- **EXERCISE DETAILS**:
Without including any pictures, write out the data below exactly.

- **GIVEN DATA**:
━━━━━━━━━━

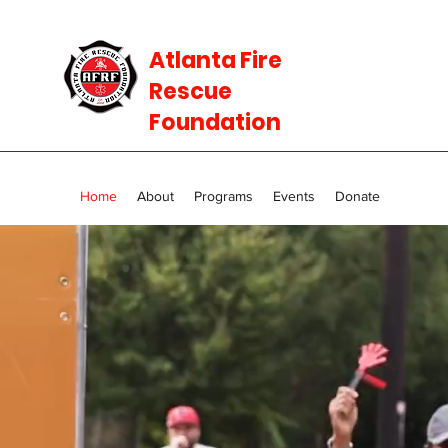
Atlanta Fire
Rescue
Foundation
Home
About
Programs
Events
Donate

━━━━━━━━━━

- **TASK RESPONSE**:
Atlanta Fire
Rescue
Foundation
Home
About
Programs
Events
Donate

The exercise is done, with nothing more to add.